[opendtv] Re: Broadcast and other topics

  • From: "Manfredi, Albert E" <albert.e.manfredi@xxxxxxxxxx>
  • To: "opendtv@xxxxxxxxxxxxx" <opendtv@xxxxxxxxxxxxx>
  • Date: Tue, 14 Jul 2015 00:10:36 +0000

Craig Birkmaier wrote:

It's an engineering issue, not a religious belief, Craig.
There is no broadcast mode Internet-wide, or even enterprise
intranet-wide, or at all in IPv6. There are excellent
reasons why this is so.

That has NOTHING to do with the fact that ATSC will support
COFDM broadcast modes.

*Think*, Craig. If a very, very flexible global network standard, which can
support live or on demand streams, which can support 2-way broadband service,
to billions of households around the world, can do so **without** a broadcast
mode, does that not make you wonder why the ATSC of the future requires such a
broadcast mode? Read the mission statements of ATSC 3.0. What in that list of
goals makes you think broadcast is required, when the Internet can so well do
without? Answer that, please.

Give me a break Bert. Look at the physical layer
requirements.

You still haven't answered.
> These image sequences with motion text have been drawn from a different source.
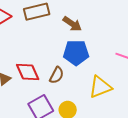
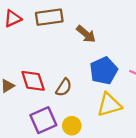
blue pentagon: (76, 53) -> (104, 71), moved, turned -30

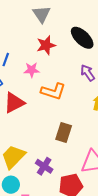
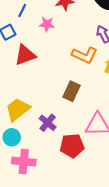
orange L-shape: (53, 91) -> (85, 55), moved

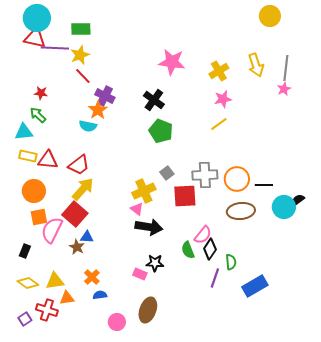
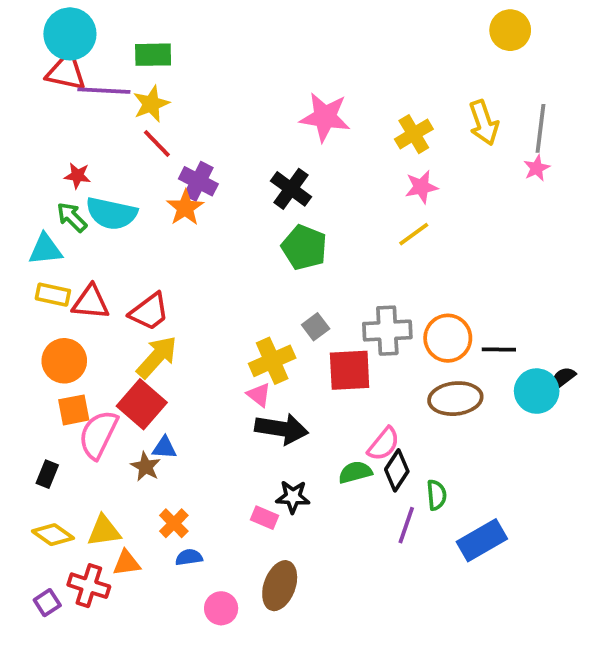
cyan semicircle: (88, 126) -> (111, 213), moved, size x1.5
green semicircle: (188, 250) -> (355, 472), turned 96

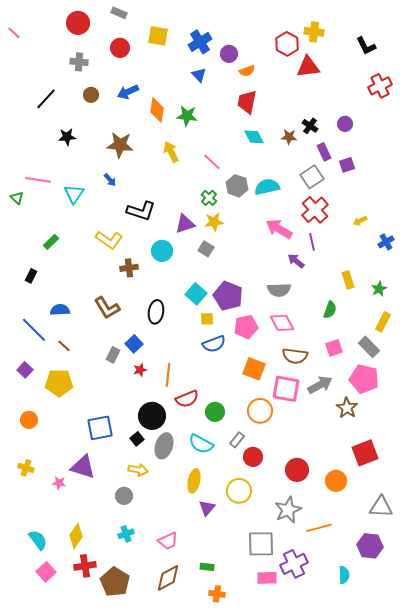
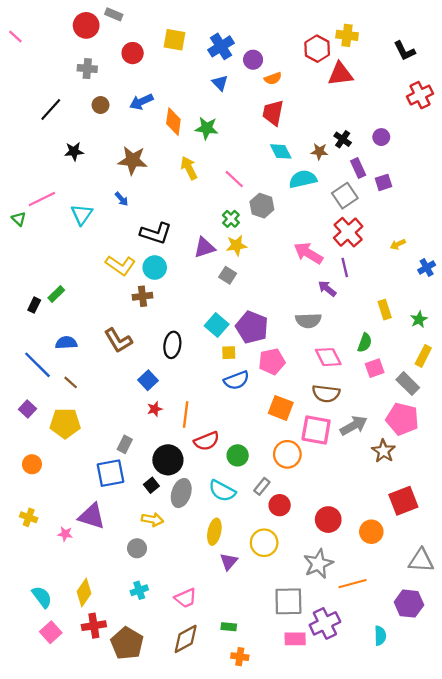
gray rectangle: (119, 13) -> (114, 14), moved
pink line: (38, 180) -> (42, 199), turned -35
cyan semicircle: (267, 187) -> (303, 179), moved
green rectangle: (51, 242) -> (56, 294), moved
cyan circle: (162, 251) -> (155, 268), moved
pink diamond: (282, 323) -> (328, 357), moved
pink square: (334, 348) -> (375, 368), moved
gray rectangle: (113, 355) -> (125, 444), moved

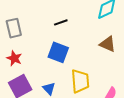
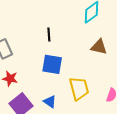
black line: (61, 22) -> (49, 35), turned -64

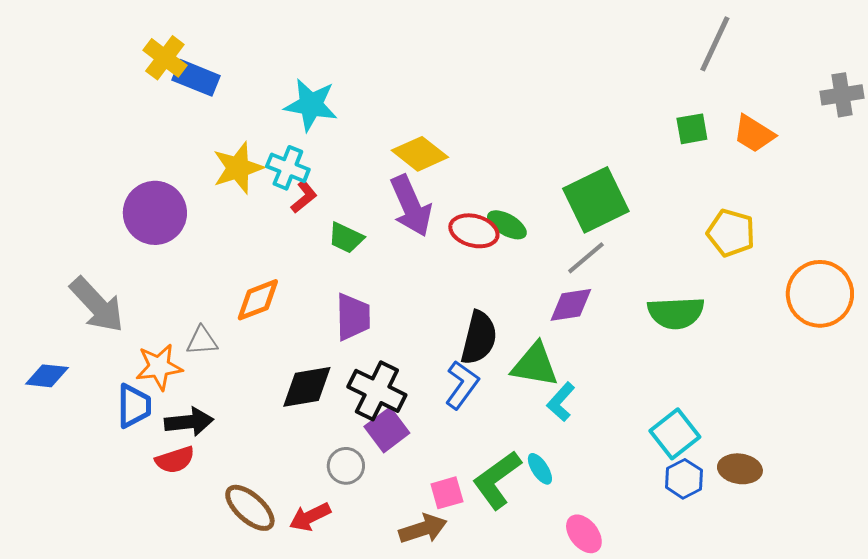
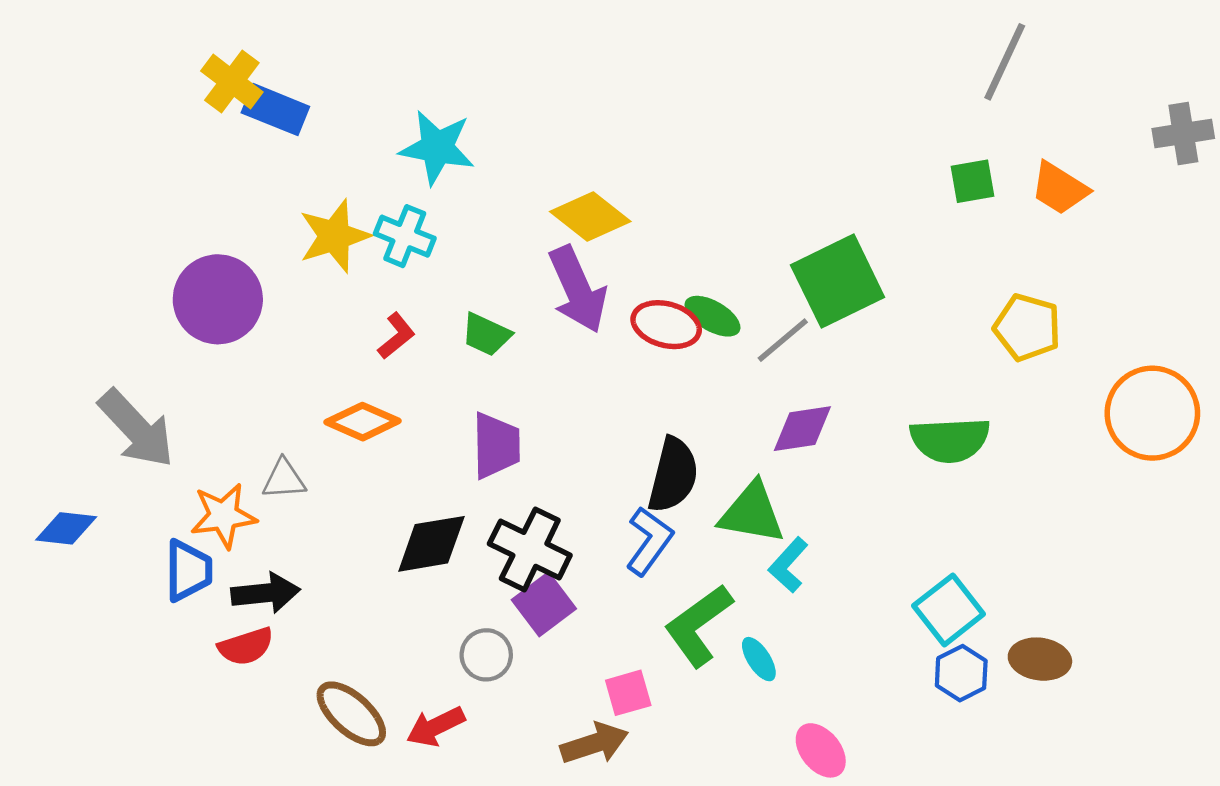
red L-shape: (304, 197) -> (396, 336), moved
gray line: (586, 258) -> (783, 340), moved
orange diamond: (258, 300) -> (363, 422), turned 45
green L-shape: (497, 480) -> (698, 625), moved

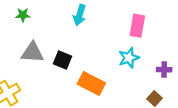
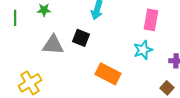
black square: (62, 60) -> (81, 38), moved

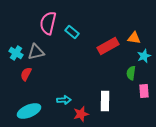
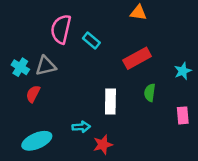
orange triangle: (134, 38) -> (138, 13), moved
green semicircle: (131, 73) -> (150, 93), moved
white rectangle: (105, 101) -> (110, 101), moved

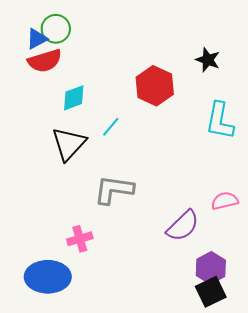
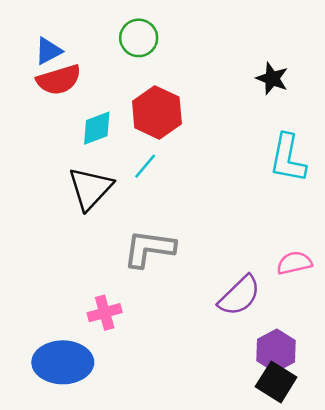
green circle: (56, 29) -> (139, 38), moved
red hexagon: (155, 86) -> (157, 112), moved
black square: (211, 292) -> (276, 382), turned -32

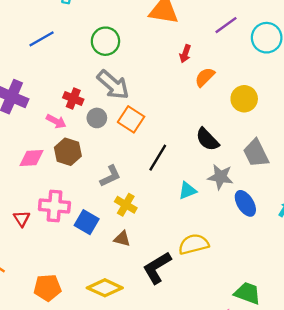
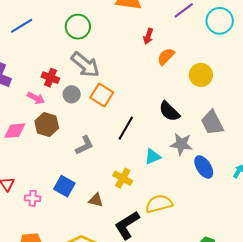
yellow cross: (126, 205) -> (123, 178), moved
pink cross: (54, 206) -> (33, 198), moved, size x0.6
ATSC 3.0 may very well include a broadcast mode,
and does, but what precisely in "the physical layer requirements" gives you the
impression that it's mandatory? I have to disabuse you of this notion, but
first you have articulate exactly what makes you think the words imply
broadcast. Does COFDM mean broadcast? Does a GI mean broadcast? Does H.264 mean
broadcast? Where do you read "broadcast" in any of those words? I can't
disabuse you of your misconceptions if you refuse to be specific.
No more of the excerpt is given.